O sorriso dela dissipa todo o barulho da minha mente. O brilho daqueles olhos. Aqueles cabelos com um brilho avermelhado ao refletir a luz do sol. Eu disse luz do sol? Que sol o que? A luz que parece emanar dela brilha muito mais do que aquela que vem do sol. Não estou diante de uma mulher, estou diante de uma Deusa, a minha Deusa. Como se uma força invisível me puxasse para baixo, me coloco de joelhos e quando dou por mim estou beijando seus pés. Sim, ajoelhado e com a cara no chão, ou seja, eu estou de quatro, na calçada do salão, com a bunda virada para rua, vestindo uma micro-saia e uma calcinha socada no rego. Dá vergonha só de imaginar, mas na hora que comecei a assumir essa posição nem senti vergonha nenhuma, nem pensei nada, só fiz. Isso é dominação pra mim, não obedeço exatamente porque eu quero e porque isso me dá prazer, é claro que dá mas não faço por isso, faço porque uma força maior que eu mesmo emanada por ela me leva a fazer. Faço porque naqueles momentos não sou eu, não sou meu, não sou nem humano, sou apenas um escravo, um objeto que pertence a ela e não pode resistir.

Ela me explica que estava terminando de depilar uma cliente, por isso estava lá para dentro. Como se afastaria da porta, deixou-a trancada por segurança. Agora poderia ficar não só destrancada, mas aberta de tudo. Entrei no salão e percebi que haviam mais duas clientes esperando ainda. Elas tentaram disfarçar quando riram de mim vestido daquele jeito, mas não pude deixar de perceber. Minha Rainha disse que eu precisaria esperar minha vez e mandou sentar em uma das cadeiras de espera, que fica de frente para a porta da rua aberta. Ela queria me humilhar mais um pouco ao mesmo tempo que aumentava a minha expectativa, já enorme a essa altura. Sentei onde ela havia ordenado e fiquei admirando aquela Deusa a arrumar os cabelos de uma mulher qualquer, sua cliente. A zoeira continuava com tudo na rua, mas eu nem escutava mais nada. Toda a minha atenção estava naquela Deusa que usava uma calça jeans colocada ao corpo ressaltando as suas curvas e uma camiseta. Roupas comuns, nada que pudesse me enfeitiçar desse jeito. Não, definitivamente não era a embalagem, era o conteúdo que me deixava daquele jeito.

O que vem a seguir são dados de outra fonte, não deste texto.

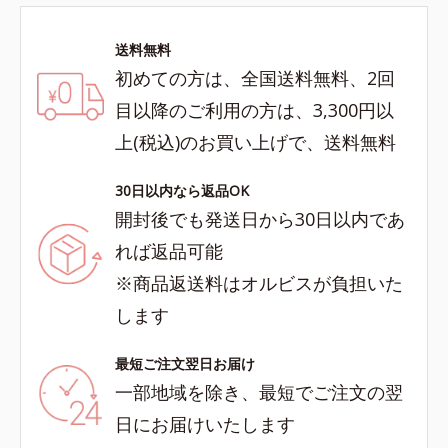
送料無料
初めての方は、全国送料無料、2回
目以降のご利用の方は、3,300円以
上(税込)のお買い上げで、送料無料
30日以内なら返品OK
開封後でも発送日から30日以内であ
れば返品可能
※商品返送料はオルビスが負担いた
します
最短ご注文翌日お届け
一部地域を除き、最短でご注文の翌
日にお届けいたします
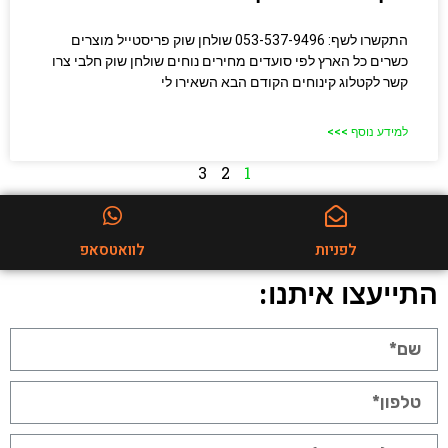
התקשרו לשף: 053-537-9496 שולחן שוק פריסטייל מוצרים
כשרים כל הארץ לפי סועדים מחירים נוחים שולחן שוק חלבי​ צרו
קשר לקטלוג קינוחים הקודם הבא השאירו לי
למידע נוסף >>>
3
2
1
לפניות
לוואטסאפ
התייעצו איתנו:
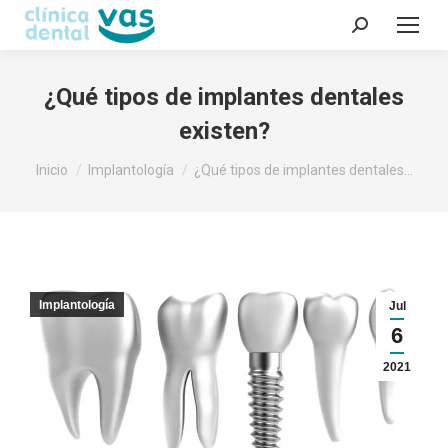
Buscar:
¿Qué tipos de implantes dentales
existen?
Estás aquí:
Inicio
Implantología
¿Qué tipos de implantes dentales…
Implantología
Jul
6
2021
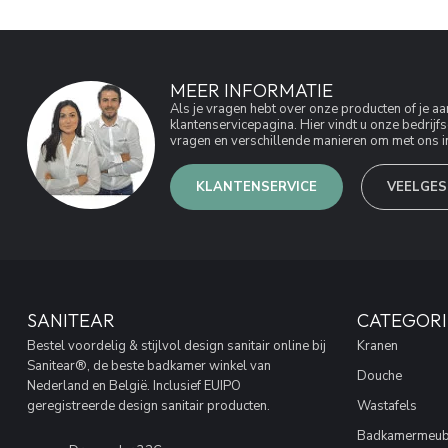
MEER INFORMATIE
Als je vragen hebt over onze producten of je 
klantenservicepagina. Hier vindt u onze bedri
vragen en verschillende manieren om met ons in
KLANTENSERVICE
VEELGES
SANITEAR
CATEGORI
Bestel voordelig & stijlvol design sanitair online bij
Kranen
Sanitear®, de beste badkamer winkel van
Douche
Nederland en België. Inclusief EUIPO
geregistreerde design sanitair producten.
Wastafels
Badkamermeub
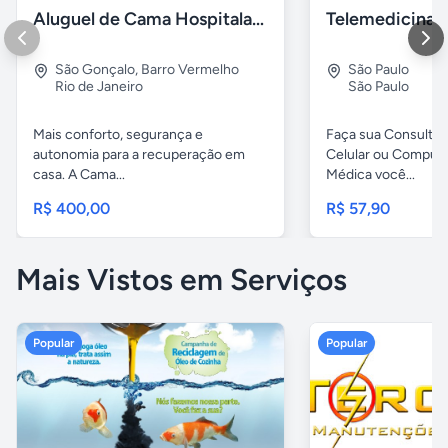
Aluguel de Cama Hospitalar Motorizada RJ
São Gonçalo
,
Barro Vermelho
São Paulo
Rio de Janeiro
São Paulo
Mais conforto, segurança e
Faça sua Consulta 
autonomia para a recuperação em
Celular ou Comput
casa. A Cama...
Médica você...
R$ 400,00
R$ 57,90
Mais Vistos em Serviços
Popular
Popular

— Me diz uma coisa, putinha. O que seus pais disseram de você sair de casa vestido desse jeito? — O silêncio é cortado por aquela voz celestial.

— Na verdade não saí vestido assim, minha Rainha. Me troquei dentro do carro, aqui em frente.

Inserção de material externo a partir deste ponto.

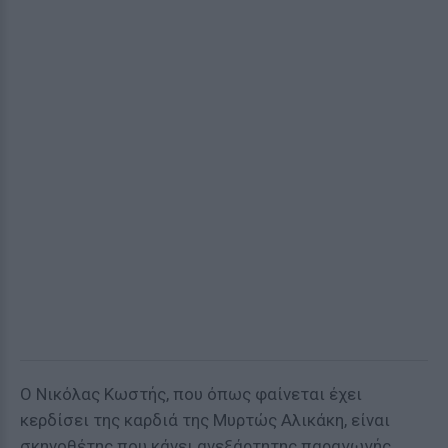
Ο Νικόλας Κωστής, που όπως φαίνεται έχει
κερδίσει της καρδιά της Μυρτώς Αλικάκη, είναι
σκηνοθέτης που κάνει ανεξάρτητης παραγωγής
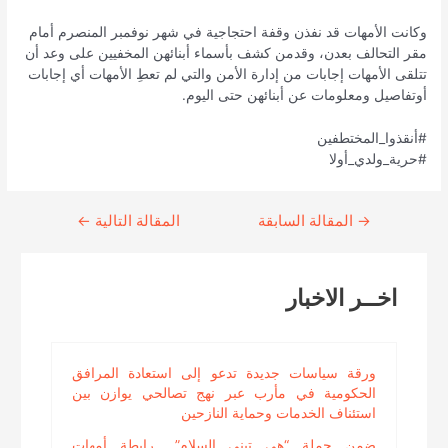
وكانت الأمهات قد نفذن وقفة احتجاجية في شهر نوفمبر المنصرم أمام
مقر التحالف بعدن، وقدمن كشف بأسماء أبنائهن المخفيين على وعد أن
تتلقى الأمهات إجابات من إدارة الأمن والتي لم تعطِ الأمهات أي إجابات
أوتفاصيل ومعلومات عن أبنائهن حتى اليوم.
#أنقذوا_المختطفين
#حرية_ولدي_أولا
→
Continue
المقالة السابقة
المقالة التالية
←
Reading
اخــر الاخبار
ورقة سياسات جديدة تدعو إلى استعادة المرافق
الحكومية في مأرب عبر نهج تصالحي يوازن بين
استئناف الخدمات وحماية النازحين
ضمن حملة “هي تبني السلام”.. رابطة أمهات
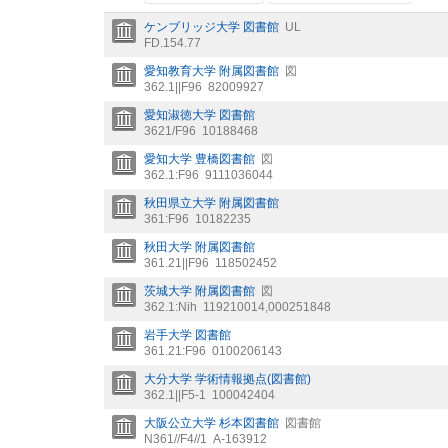
ケンブリッジ大学 図書館
UL
FD.154.77
愛知教育大学 附属図書館
図
362.1||F96
82009927
愛知淑徳大学 図書館
3621/F96
10188468
愛知大学 豊橋図書館
図
362.1:F96
9111036044
秋田県立大学 附属図書館
361:F96
10182235
秋田大学 附属図書館
361.21||F96
118502452
茨城大学 附属図書館
図
362.1:Nih
119210014,000251848
岩手大学 図書館
361.21:F96
0100206143
大分大学 学術情報拠点(図書館)
362.1||F5-1
100042404
大阪公立大学 杉本図書館
図書館
N361//F4//1
A-163912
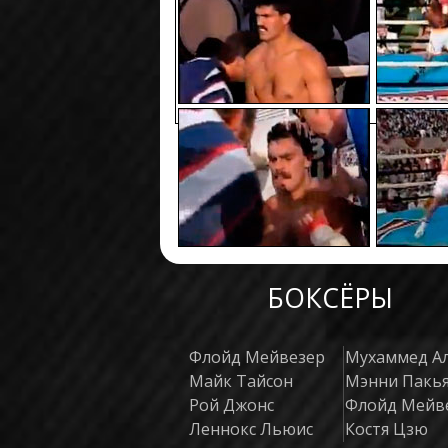
БОКСЁРЫ
Флойд Мейвезер
Мухаммед А
Майк Тайсон
Мэнни Пакь
Рой Джонс
Флойд Мейв
Леннокс Льюис
Костя Цзю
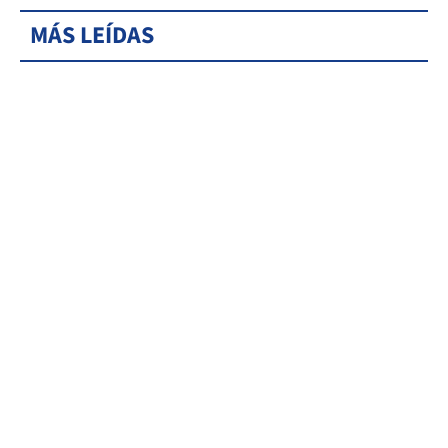
MÁS LEÍDAS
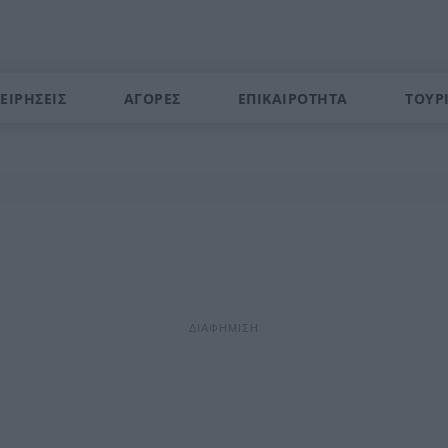
ΕΙΡΗΣΕΙΣ
ΑΓΟΡΕΣ
ΕΠΙΚΑΙΡΟΤΗΤΑ
ΤΟΥΡ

— Hummm. Então quer dizer que você tem roupas normais no carro? De homem?

— Sim senhora. — Respondo, abaixando a cabeça, ao perceber a desaprovação da minha Rainha ao que fiz.

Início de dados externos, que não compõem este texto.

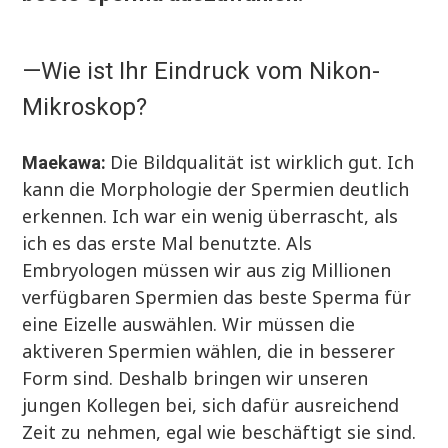
—Wie ist Ihr Eindruck vom Nikon-
Mikroskop?
Die Bildqualität ist wirklich gut. Ich
Maekawa:
kann die Morphologie der Spermien deutlich
erkennen. Ich war ein wenig überrascht, als
ich es das erste Mal benutzte. Als
Embryologen müssen wir aus zig Millionen
verfügbaren Spermien das beste Sperma für
eine Eizelle auswählen. Wir müssen die
aktiveren Spermien wählen, die in besserer
Form sind. Deshalb bringen wir unseren
jungen Kollegen bei, sich dafür ausreichend
Zeit zu nehmen, egal wie beschäftigt sie sind.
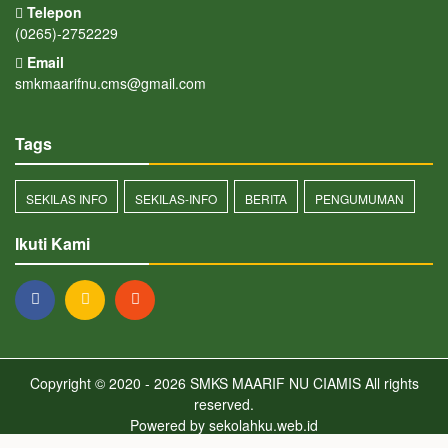
Telepon
(0265)-2752229
Email
smkmaarifnu.cms@gmail.com
Tags
SEKILAS INFO
SEKILAS-INFO
BERITA
PENGUMUMAN
Ikuti Kami
Copyright © 2020 - 2026
SMKS MAARIF NU CIAMIS
All rights
reserved.
Powered by
sekolahku.web.id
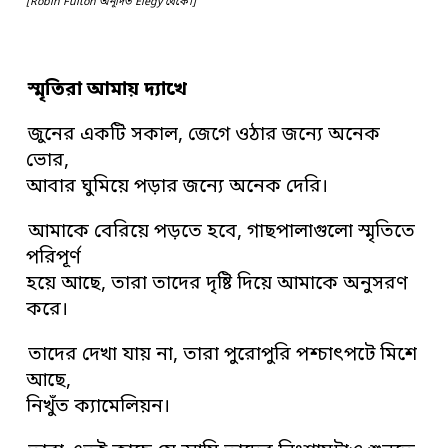
[Robin Fulton অনূদিত Elegy থেকে।]
স্মৃতিরা আমায় দ্যাখে
জুনের একটি সকাল, জেগে ওঠার জন্যে অনেক
ভোর,
আবার ঘুমিয়ে পড়ার জন্যে অনেক দেরি।
আমাকে বেরিয়ে পড়তে হবে, গাছপালাগুলো স্মৃতিতে
পরিপূর্ণ
হয়ে আছে, তারা তাদের দৃষ্টি দিয়ে আমাকে অনুসরণ
করে।
তাদের দেখা যায় না, তারা পুরোপুরি পশ্চাৎপটে মিশে
আছে,
নিখুঁত ক্যামেলিয়ন।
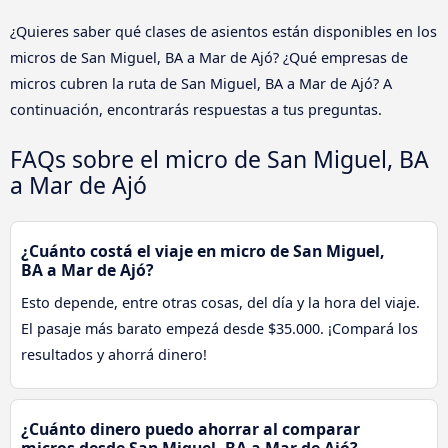
¿Quieres saber qué clases de asientos están disponibles en los
micros de San Miguel, BA a Mar de Ajó? ¿Qué empresas de
micros cubren la ruta de San Miguel, BA a Mar de Ajó? A
continuación, encontrarás respuestas a tus preguntas.
FAQs sobre el micro de San Miguel, BA
a Mar de Ajó
¿Cuánto costá el viaje en micro de San Miguel,
BA a Mar de Ajó?
Esto depende, entre otras cosas, del día y la hora del viaje.
El pasaje más barato empezá desde $35.000. ¡Compará los
resultados y ahorrá dinero!
¿Cuánto dinero puedo ahorrar al comparar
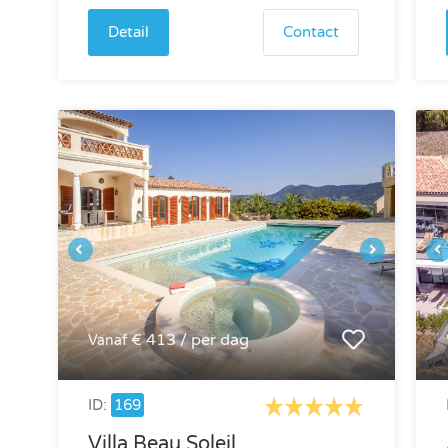
Detail
Contact
€ 413 / per dag
Vanaf
ID:
169
Villa Beau Soleil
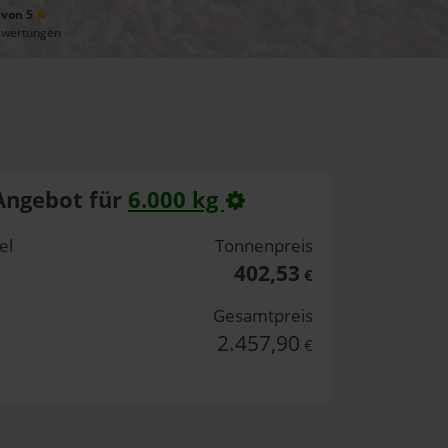
 von 5
ewertungen
Angebot für
6.000 kg
el
Tonnenpreis
402,53
€
Gesamtpreis
2.457,90
€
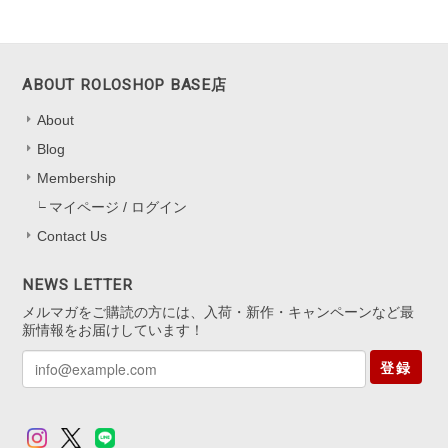
によってオレンジも見えたり。とても可愛かったです。キャッチのな
いタイプは初めてなので最初どう開けばいいのか迷いましたがすぐ慣
れるかと思います。
ABOUT ROLOSHOP BASE店
嬉しいレビューをお寄せくださり、あり
About
がとうございます！ 色の見え方を気に
Blog
入っていただけて、とても嬉しいです
*.。 キャッチなしタイプは最初少し慣れ
Membership
が必要ですが、 扱いに慣れると軽くて
マイページ / ログイン
快適にお使いいただけると思います。
Contact Us
迷いながらも挑戦してくださったこと、
本当にありがたいです。 これからの
日々の装いにも、 ささやかに華やぎを
NEWS LETTER
添えられますように。 またいつでも気
メルマガをご購読の方には、入荷・新作・キャンペーンなど最
軽にお立ち寄りくださいね。
新情報をお届けしています！
登録
アジャスター5cm シルバー925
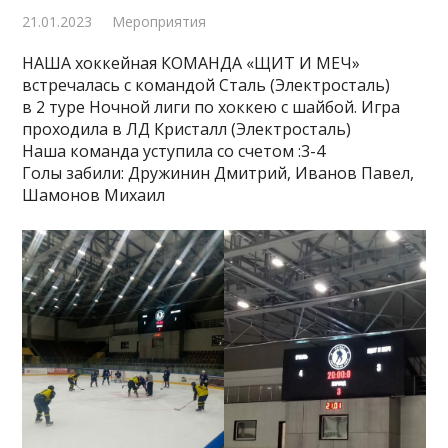
21.01.2023
Мероприятия
НАША хоккейная КОМАНДА «ЩИТ И МЕЧ»
встречалась с командой Сталь (Электросталь)
в 2 туре Ночной лиги по хоккею с шайбой. Игра
проходила в ЛД Кристалл (Электросталь)
Наша команда уступила со счетом :3-4
Голы забили: Дружинин Дмитрий, Иванов Павел,
Шамонов Михаил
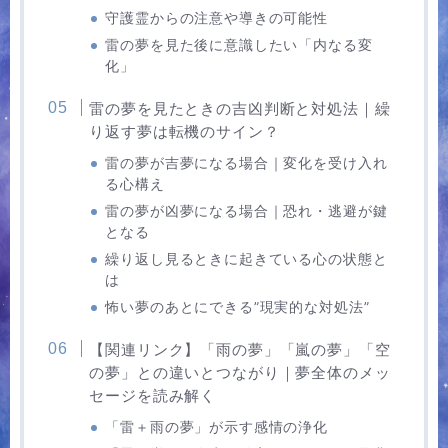
守護霊からの注意や導きの可能性
雷の夢を見た後に意識したい「内なる変
化」
雷の夢を見たときの吉凶判断と対処法｜繰
り返す夢は転機のサイン？
雷の夢が吉夢になる場合｜変化を受け入れ
る心構え
雷の夢が凶夢になる場合｜恐れ・逃避が鍵
となる
繰り返し見るときに起きている心の状態と
は
怖い夢のあとにできる”現実的な対処法”
【関連リンク】「雨の夢」「嵐の夢」「空
の夢」との違いとつながり｜夢全体のメッ
セージを読み解く
「雷＋雨の夢」が示す感情の浄化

— Vá buscar. Quero ver com que roupa você veio.

— Sim senhora, imediatamente minha Rainha. — Respondo, já me levantando e busco a mochila com minhas roupas.

Voltando com a mochila me ajoelho aos seus pés e suspendo a mochila para ela.

— Está tudo aqui dentro minha Rainha.

— Esparrame-as no chão para que eu possa ver, estou com as mãos ocupadas.

— Sim senhora. — E as estendo no chão de forma que fiquem todas visíveis.

— Essas roupas não deveriam ter te acompanhado até aqui. — Olha para as roupas, balançando a cabeça em sinal de desaprovação. — O que eu farei com você agora para que aprenda?

— Perdão minha Rainha.

— Me dê aqui essa cueca. E depois faça uma bola com as meias.

— Sim senhora. — Faço o que ela ordenou.

— Essa cueca é boa, realmente é uma pena fazer isso com ela, mas é preciso para que você aprenda. — Ela diz enquanto corta a cueca entre as pernas e em uma das laterais, transformando-a em uma faixa de pano.

— Perdão minha Rainha.

— Já chega. Cansei da sua voz. Agora enfie essa bola que você fez com as meias na boca.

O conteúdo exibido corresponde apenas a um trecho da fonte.